Father was darkness. Not the kind that greeted you on the other side of a nightmare, full of misery and fear, breeding doubt from the monsters you were certain lurked just out of sight. He was like night. He was the promise of sameness, of routine, but married with the doubt and uncertainty that had a habit of creeping in with the evening shadows. He was something you looked forward to seeing, something you grew to expect. Until he wasn’t anymore. Mother was wild. She loved father too much, or maybe it was the right amount, but her love seemed unstable, destructive. It was the only way Oksana knew how to love- with everything and all of herself, so fiercely, with no regard to the way that love seemed to pull her apart molecule by molecule.
Malis, the eldest child, was all dark and all wild. An imperfect combination. She felt everything, every happiness and every sadness, every awful wild thought, and Ilka had noticed despite the way her sister tried so hard to hide it. It was even worse lately, worse since Malis had disappeared and returned colored as brightly as a butterfly, full of silence and secrets as heavy as stones. Pyxis and Striar fell somewhere in between, or at least she guessed they did. Striar was still just a baby, her baby brother, still young and innocent and hard to place. Pyxis could’ve been her twin, though she was actually a year younger. They had always been together, inseparable, same and yet entirely different. Maybe that was what made it so hard for Ilka to understand what was in her sister’s heart.
But there was something in each of them that kept them tied in some way to the Chamber.
In each except one.
Except Ilka.
Home had never been the place in the pines, where a heart beat like a steady drum from someplace beneath the roots. She heard it like an urge, an echo. Go, go, go, go, go. When she had asked Malis about it, her brow furrowed and her mouth creased, Malis had offered her only the thin ghost of a smile. “Mine, mine, mine. It told Malis, purred in her ears, wrapped clenched skeletal fingers around her heart. But Ilka had stayed for a while, nearly a year, falling in love with the smoke scent that still clung to some of the trees and hollowed out logs, loving the fog when it rolled in cool and crisp and held her in its translucent cocoon. But even as she loved, fiercely but not so wildly as her mother, that restlessness grew.
Wanderlust claimed her.
Selfishy, greedily, it took her.
And she went willingly.
It was with a heaviness in her chest that she left that day, walking shoulder to shoulder and hip to hip with Malis as far as the meadow. But Malis, full of her wild secrets, would go no further. Ilka pushed her nose against her sisters warm, muscular neck, willing away the loneliness that was already threatening to choke her. Malis, true to herself, remained as stoic as ever, but Ilka thought she could see some cracks in the passivity she wore like armor. When they parted, Ilka refused to look back. She knew if she did that she would never be able to leave. But she also couldn’t stay. She let her feet carry her forward, counting the soft thumps of her stride to leave no room for thoughts of indecision and uncertainty to climb in.

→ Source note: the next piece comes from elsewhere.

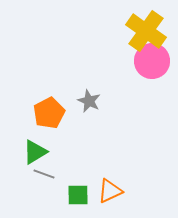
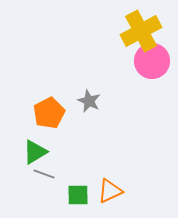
yellow cross: moved 5 px left; rotated 27 degrees clockwise
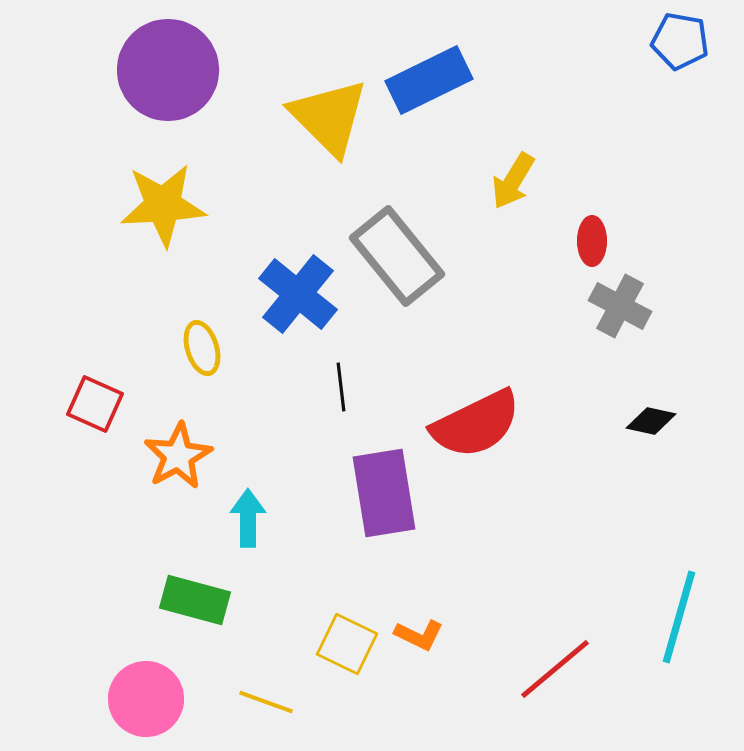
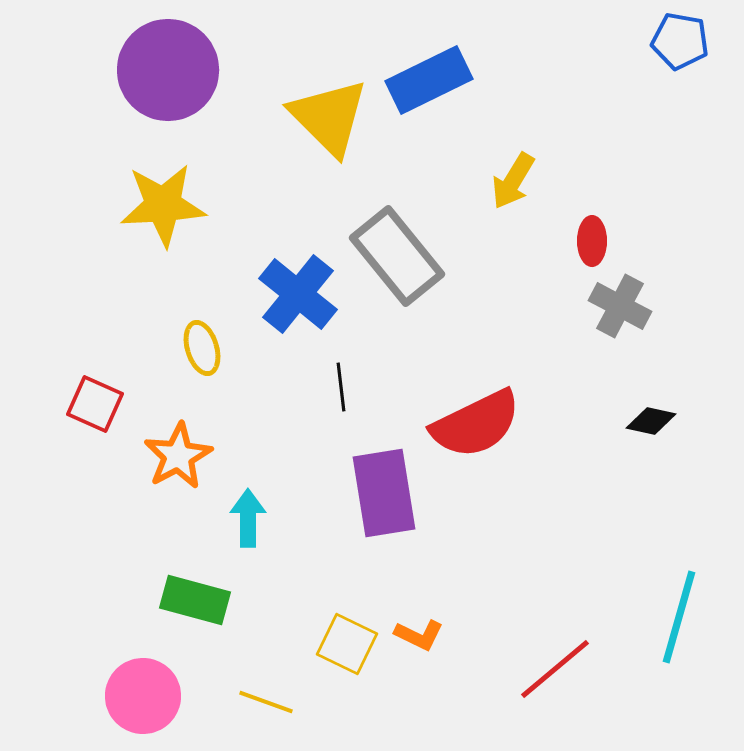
pink circle: moved 3 px left, 3 px up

When the kingdom limits finally came into view, night had fallen and the sun had sunken beneath the tops of the faraway trees. There was a clear path worn through the grass and underbrush, and she followed it without hesitation. Fireflies flashed in clusters as she passed, startled by an unexpected visitor at such a late hour. They reminded her of stars, flashing galaxies right within her reach. She smiled, though it was colored with homesickness as she thought of her mother. My sweet Ilka, you have stars in your soul, it’s why your eyes shine so bright. She felt a twinge in her chest, a moment of regret flashing so white hot she wondered for a moment if her heart would burn a hole right through the bottom of her chest. But it didn’t.
She paused at the edge of the kingdom, the black of her satin skin blending almost perfectly with the shadows. Only the white markings on her legs and face separated her from the night, catching and reflecting the starlight and drawing her out of the darkness. She felt that small bead of uncertainty like a seed in her chest, blossoming quickly into indecision that left her lingering uncertainly at the Gates edge, those nearly gold eyes peering passively through the dark.